── INFORMATION ──
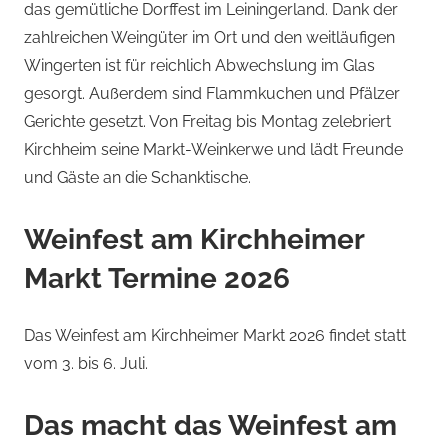
das gemütliche Dorffest im Leiningerland. Dank der
zahlreichen Weingüter im Ort und den weitläufigen
Wingerten ist für reichlich Abwechslung im Glas
gesorgt. Außerdem sind Flammkuchen und Pfälzer
Gerichte gesetzt. Von Freitag bis Montag zelebriert
Kirchheim seine Markt-Weinkerwe und lädt Freunde
und Gäste an die Schanktische.
Weinfest am Kirchheimer
Markt Termine 2026
Das Weinfest am Kirchheimer Markt 2026 findet statt
vom 3. bis 6. Juli.
Das macht das Weinfest am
───
◆ WHAT IS REQUIRED ◆
Starting at the line that contains "Wingerten ist für", print every line through the end of the listing, word for word. Leave out all the rest.

◆ RESPONSE BOX ◆
Wingerten ist für reichlich Abwechslung im Glas
gesorgt. Außerdem sind Flammkuchen und Pfälzer
Gerichte gesetzt. Von Freitag bis Montag zelebriert
Kirchheim seine Markt-Weinkerwe und lädt Freunde
und Gäste an die Schanktische.
Weinfest am Kirchheimer
Markt Termine 2026
Das Weinfest am Kirchheimer Markt 2026 findet statt
vom 3. bis 6. Juli.
Das macht das Weinfest am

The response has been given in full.